The performance of the two culture-based reference standards for phenotypic first-line drug susceptibility testing methods, LJ and MB7H10, varied much even with acceptable MYCOTB plate MICs. There was acceptable agreement and accuracy of MYCOTB plate for drug susceptibility testing when MB7H10 was used as reference standard than with LJ-DST. Results from MIC information makes the MYCOTB plate more suitable for guiding clinicians on the choice of the most appropriate TB treatment regimen as well as limits of detection for TB drug resistance.
Sensititre 分枝杆菌(MYCOTB)板既能提供药敏试验(DST)结果,又能提供最低抑菌浓度(MIC)结果,但尚未在标准临界浓度下与 Lowenstein Jensen(LJ)和 Middlebrook 7H10(MB7H10)DST 方法进行过评估。

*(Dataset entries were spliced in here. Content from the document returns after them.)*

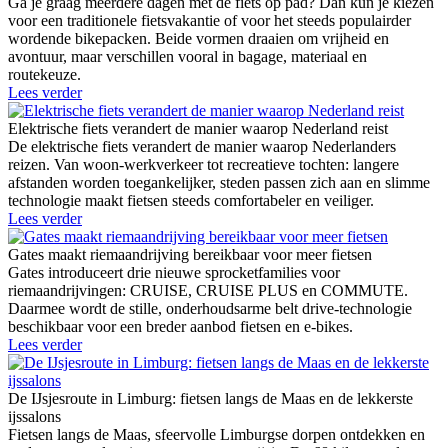
Ga je graag meerdere dagen met de fiets op pad? Dan kun je kiezen
voor een traditionele fietsvakantie of voor het steeds populairder
wordende bikepacken. Beide vormen draaien om vrijheid en
avontuur, maar verschillen vooral in bagage, materiaal en
routekeuze.
Lees verder
Elektrische fiets verandert de manier waarop Nederland reist
De elektrische fiets verandert de manier waarop Nederlanders
reizen. Van woon-werkverkeer tot recreatieve tochten: langere
afstanden worden toegankelijker, steden passen zich aan en slimme
technologie maakt fietsen steeds comfortabeler en veiliger.
Lees verder
Gates maakt riemaandrijving bereikbaar voor meer fietsen
Gates introduceert drie nieuwe sprocketfamilies voor
riemaandrijvingen: CRUISE, CRUISE PLUS en COMMUTE.
Daarmee wordt de stille, onderhoudsarme belt drive-technologie
beschikbaar voor een breder aanbod fietsen en e-bikes.
Lees verder
De IJsjesroute in Limburg: fietsen langs de Maas en de lekkerste
ijssalons
Fietsen langs de Maas, sfeervolle Limburgse dorpen ontdekken en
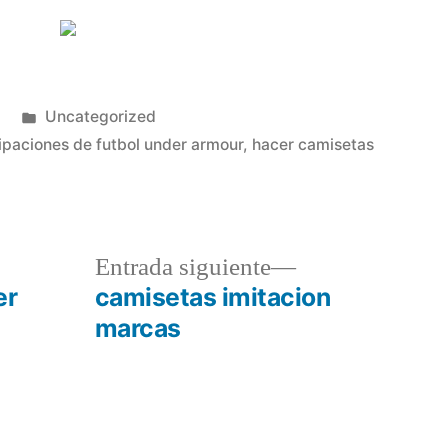
Publicado
Uncategorized
en
ipaciones de futbol under armour
,
hacer camisetas
a
Entrada
Entrada siguiente
r:
siguiente:
er
camisetas imitacion
marcas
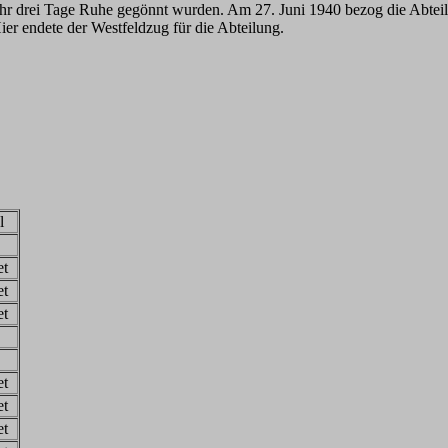
ihr drei Tage Ruhe gegönnt wurden. Am 27. Juni 1940 bezog die Abteilun
ier endete der Westfeldzug für die Abteilung.
l
et
et
et
et
et
et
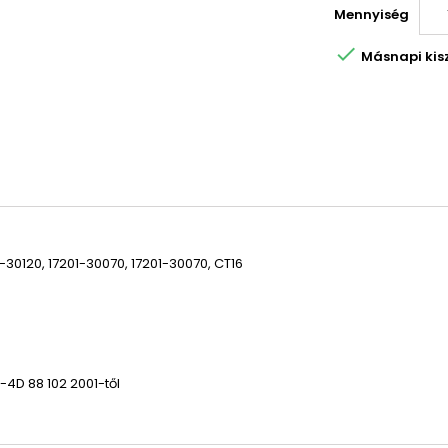
Mennyiség

Másnapi kiszá
1-30120, 17201-30070, 17201-30070, CT16
-4D 88 102 2001-től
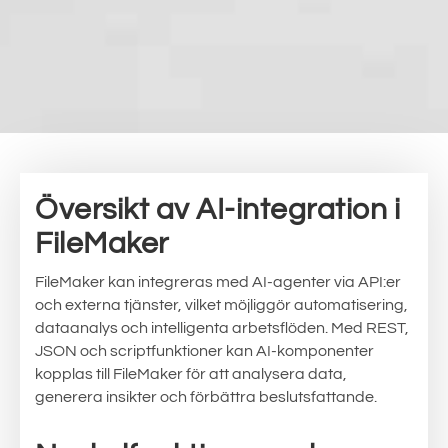
Översikt av AI-integration i
FileMaker
FileMaker kan integreras med AI-agenter via API:er
och externa tjänster, vilket möjliggör automatisering,
dataanalys och intelligenta arbetsflöden. Med REST,
JSON och scriptfunktioner kan AI-komponenter
kopplas till FileMaker för att analysera data,
generera insikter och förbättra beslutsfattande.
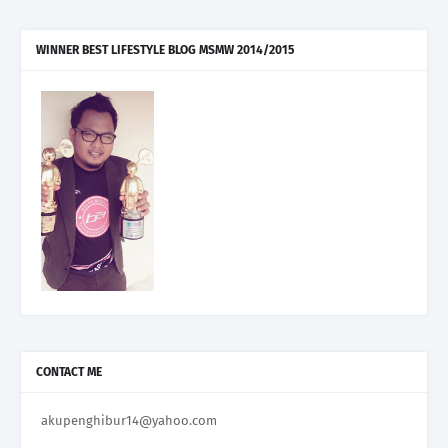
WINNER BEST LIFESTYLE BLOG MSMW 2014/2015
CONTACT ME
akupenghibur14@yahoo.com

我们分析了 76 株结核分枝杆菌分离株,其中 54 株来自 2009 年 12 月至 2011 年 2 月进行的乌干达国家结核病耐药性调查,22 株来自 2011 年世界卫生组织外部质量评估小组。所有分离株均进行 LJ、MB7H10 和 MYCOTB 板基于 DST 的链霉素、异烟肼、利福平、乙胺丁醇抗结核药物敏感性检测。确定了 MB7H10 与 LJ 的一致性(kappa)和使用 LJ-DST 或 MB7H10 作为参考标准时 MYCOTB 板的准确性。
MB7H10 与 LJ 的一致性(kappa)分别为:利福平 0.687、异烟肼 0.498、链霉素 0.275 和乙胺丁醇 0.082,与 MYCOTB 板相似。当 LJ 作为参考标准时,MYCOTB 板的敏感性(95%置信区间;CI)较高,链霉素为 87.5%(81.6-98.4),异烟肼为 75.9%(65.1-95.6),利福平为 73.1%(52.2-88.4)。当使用 MB7H10 作为参考标准时,MYCOTB 板的敏感性显著提高;异烟肼 96.2%(80.3-99.9)、利福平 94.0%(83.4-98.7)和 93.8%(69.7-99.8)。MYCOTB 板与 MB7H10 之间有很好的一致性;乙胺丁醇 1.00、链霉素 0.959、利福平 0.915 和异烟肼 0.778。
两种基于培养的表型一线药物敏感性检测方法的参考标准,LJ 和 MB7H10,即使 MIC 结果可接受,其性能也有很大差异。与 LJ-DST 相比,当使用 MB7H10 作为参考标准时,MYCOTB 板用于药敏试验的一致性和准确性更高。MIC 信息的结果使 MYCOTB 板更适合指导临床医生选择最合适的结核病治疗方案,以及检测结核病耐药性的界限。